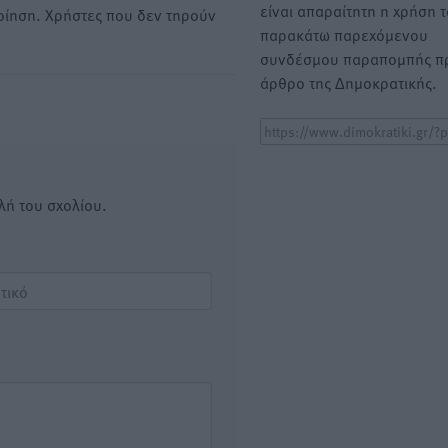
είναι απαραίτητη η χρήση 
οίηση. Χρήστες που δεν τηρούν
παρακάτω παρεχόμενου
συνδέσμου παραπομπής πρ
άρθρο της Δημοκρατικής.
λή του σχολίου.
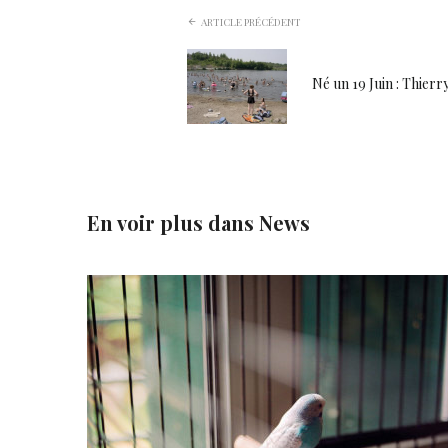
ARTICLE PRÉCÉDENT
Né un 19 Juin : Thierr
En voir plus dans
News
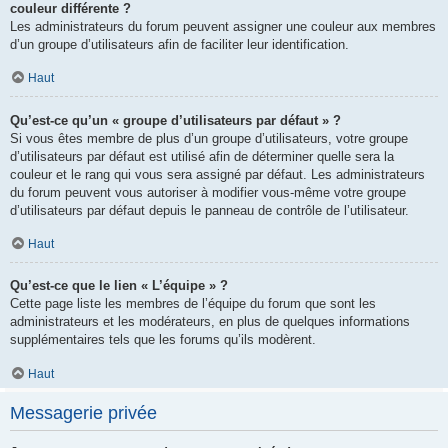
couleur différente ?
Les administrateurs du forum peuvent assigner une couleur aux membres
d’un groupe d’utilisateurs afin de faciliter leur identification.
Haut
Qu’est-ce qu’un « groupe d’utilisateurs par défaut » ?
Si vous êtes membre de plus d’un groupe d’utilisateurs, votre groupe
d’utilisateurs par défaut est utilisé afin de déterminer quelle sera la
couleur et le rang qui vous sera assigné par défaut. Les administrateurs
du forum peuvent vous autoriser à modifier vous-même votre groupe
d’utilisateurs par défaut depuis le panneau de contrôle de l’utilisateur.
Haut
Qu’est-ce que le lien « L’équipe » ?
Cette page liste les membres de l’équipe du forum que sont les
administrateurs et les modérateurs, en plus de quelques informations
supplémentaires tels que les forums qu’ils modèrent.
Haut
Messagerie privée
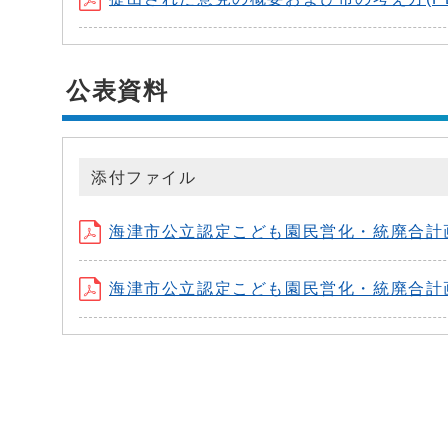
公表資料
添付ファイル
海津市公立認定こども園民営化・統廃合計画(案)
海津市公立認定こども園民営化・統廃合計画(案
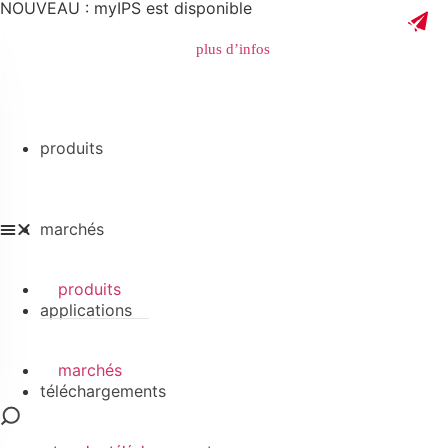
NOUVEAU : myIPS est disponible
plus d’infos
produits
fermer
marchés
produits
applications
marchés
téléchargements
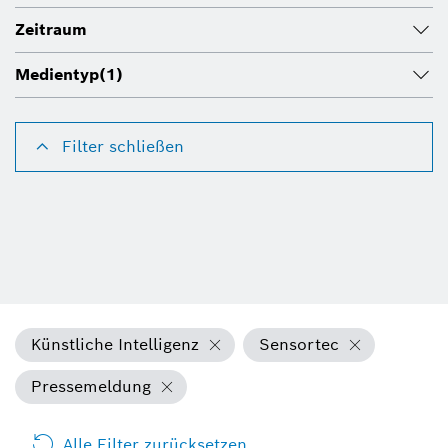
Zeitraum
Medientyp
(1)
Filter schließen
Künstliche Intelligenz
Sensortec
Pressemeldung
Alle Filter zurücksetzen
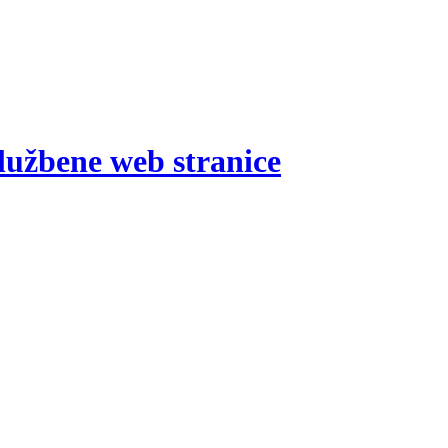
lužbene web stranice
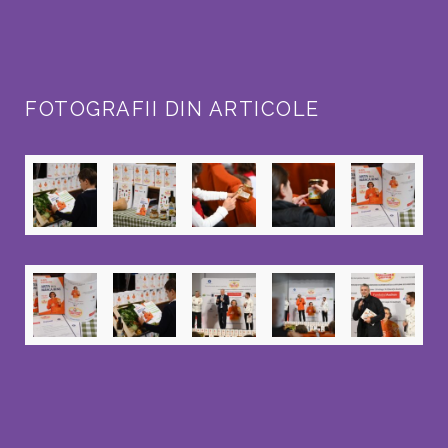
FOTOGRAFII DIN ARTICOLE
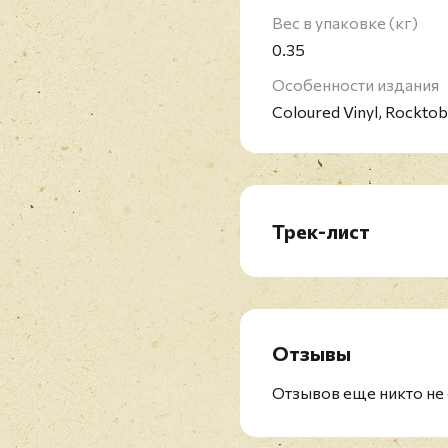
Вес в упаковке (кг)
0.35
Особенности издания
Coloured Vinyl, Rocktob
Трек-лист
A1. Silicone Grown
A2. Cindy Incidentally
A3. Flags And Banners
A4. My Fault
Отзывы
A5. Borstal Boys
B1. Fly In The Ointment
Отзывов еще никто не 
B2. If I'm On The Late Si
B3. Glad And Sorry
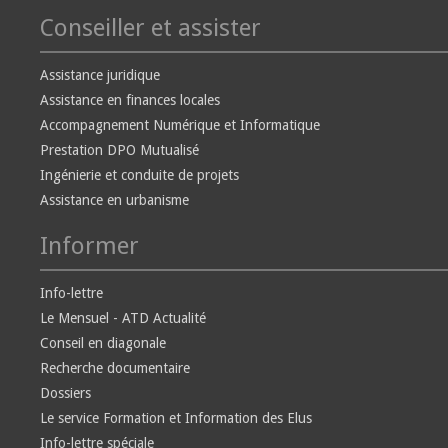
Conseiller et assister
Assistance juridique
Assistance en finances locales
Accompagnement Numérique et Informatique
Prestation DPO Mutualisé
Ingénierie et conduite de projets
Assistance en urbanisme
Informer
Info-lettre
Le Mensuel - ATD Actualité
Conseil en diagonale
Recherche documentaire
Dossiers
Le service Formation et Information des Elus
Info-lettre spéciale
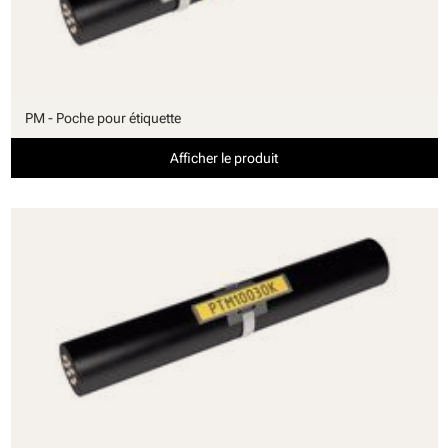
PM - Poche pour étiquette
Afficher le produit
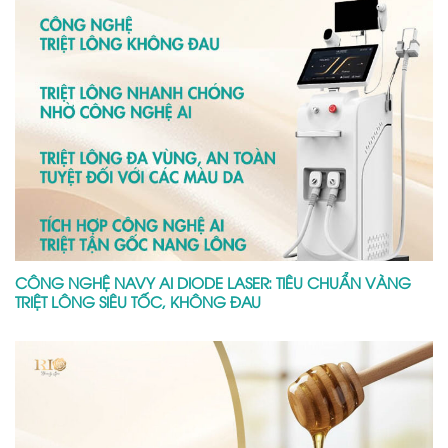
CÔNG NGHỆ NAVY AI DIODE LASER: TIÊU CHUẨN VÀNG
TRIỆT LÔNG SIÊU TỐC, KHÔNG ĐAU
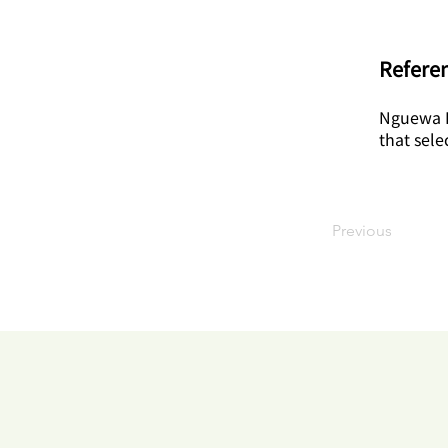
​Refere
Nguewa PA
that sele
Previous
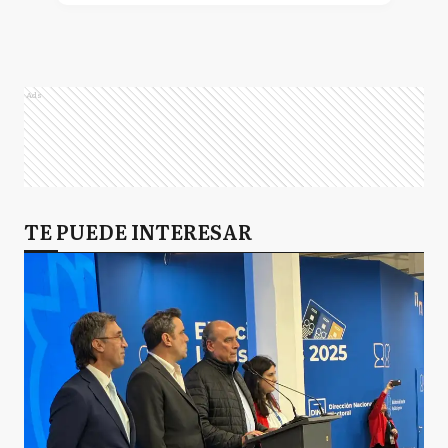
Ads
TE PUEDE INTERESAR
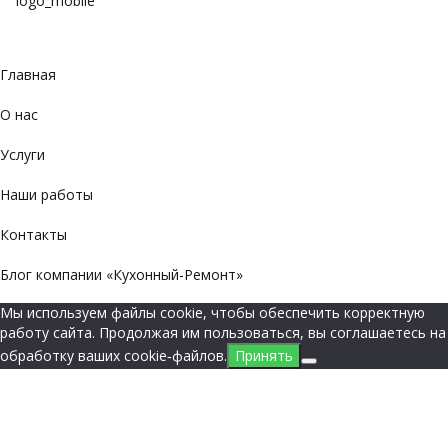
Главная
О нас
Услуги
Наши работы
Контакты
Блог компании «Кухонный-Ремонт»
Мы используем файлы cookie, чтобы обеспечить корректную
работу сайта. Продолжая им пользоваться, вы соглашаетесь на
обработку ваших cookie‑файлов.
Принять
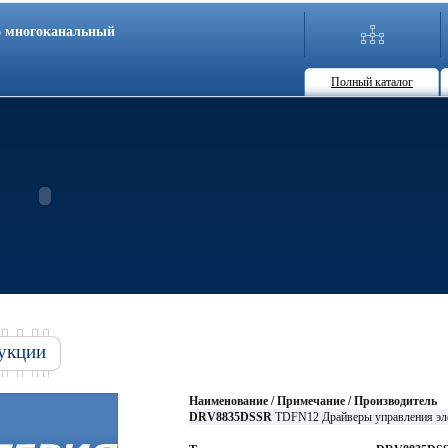
86 многоканальный
Полный каталог
укции
Наименование / Примечание / Производитель
DRV8835DSSR
TDFN12 Драйверы управления 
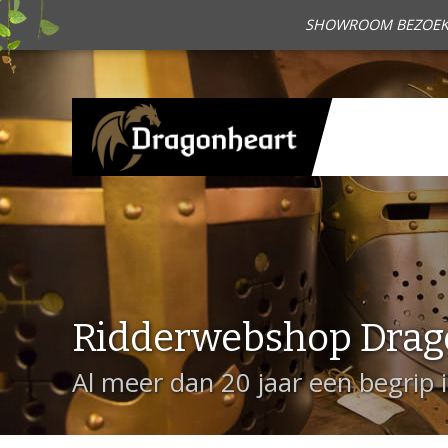
SHOWROOM BEZOEKEN?
Ridderwebshop Drag
Al meer dan 20 jaar een begrip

_ _ _ _

__WORK TASK__:
Output the full material above exactly, leaving every picture out.

__ANSWER TO THIS PROBLEM__:
είναι απαραίτητη η χρήση 
οίηση. Χρήστες που δεν τηρούν
παρακάτω παρεχόμενου
συνδέσμου παραπομπής πρ
άρθρο της Δημοκρατικής.
λή του σχολίου.
ARTICLE PRÉCÉDENT
Né un 19 Juin : Thierr
En voir plus dans
News
couleur différente ?
Les administrateurs du forum peuvent assigner une couleur aux membres
d’un groupe d’utilisateurs afin de faciliter leur identification.
Haut
Qu’est-ce qu’un « groupe d’utilisateurs par défaut » ?
Si vous êtes membre de plus d’un groupe d’utilisateurs, votre groupe
d’utilisateurs par défaut est utilisé afin de déterminer quelle sera la
couleur et le rang qui vous sera assigné par défaut. Les administrateurs
du forum peuvent vous autoriser à modifier vous-même votre groupe
d’utilisateurs par défaut depuis le panneau de contrôle de l’utilisateur.
Haut
Qu’est-ce que le lien « L’équipe » ?
Cette page liste les membres de l’équipe du forum que sont les
administrateurs et les modérateurs, en plus de quelques informations
supplémentaires tels que les forums qu’ils modèrent.
Haut
Messagerie privée
公表資料
添付ファイル
海津市公立認定こども園民営化・統廃合計画(案)
海津市公立認定こども園民営化・統廃合計画(案
NOUVEAU : myIPS est disponible
plus d’infos
produits
fermer
marchés
produits
applications
marchés
téléchargements
Zeitraum
Medientyp
(1)
Filter schließen
Künstliche Intelligenz
Sensortec
Pressemeldung
Alle Filter zurücksetzen
lužbene web stranice
FOTOGRAFII DIN ARTICOLE
Вес в упаковке (кг)
0.35
Особенности издания
Coloured Vinyl, Rocktob
Трек-лист
A1. Silicone Grown
A2. Cindy Incidentally
A3. Flags And Banners
A4. My Fault
Отзывы
A5. Borstal Boys
B1. Fly In The Ointment
Отзывов еще никто не 
B2. If I'm On The Late Si
B3. Glad And Sorry
Conseiller et assister
Assistance juridique
Assistance en finances locales
Accompagnement Numérique et Informatique
Prestation DPO Mutualisé
Ingénierie et conduite de projets
Assistance en urbanisme
Informer
Info-lettre
Le Mensuel - ATD Actualité
Conseil en diagonale
Recherche documentaire
Dossiers
Le service Formation et Information des Elus
Info-lettre spéciale
PM - Poche pour étiquette
Afficher le produit
CÔNG NGHỆ NAVY AI DIODE LASER: TIÊU CHUẨN VÀNG
TRIỆT LÔNG SIÊU TỐC, KHÔNG ĐAU
​Refere
Nguewa PA
that sele
Previous
Ads
TE PUEDE INTERESAR
Главная
О нас
Услуги
Наши работы
Контакты
Блог компании «Кухонный-Ремонт»
Мы используем файлы cookie, чтобы обеспечить корректную
работу сайта. Продолжая им пользоваться, вы соглашаетесь на
обработку ваших cookie‑файлов.
Принять
86 многоканальный
Полный каталог
укции
Наименование / Примечание / Производитель
DRV8835DSSR
TDFN12 Драйверы управления 
SHOWROOM BEZOEKEN?
Ridderwebshop Drag
Al meer dan 20 jaar een begrip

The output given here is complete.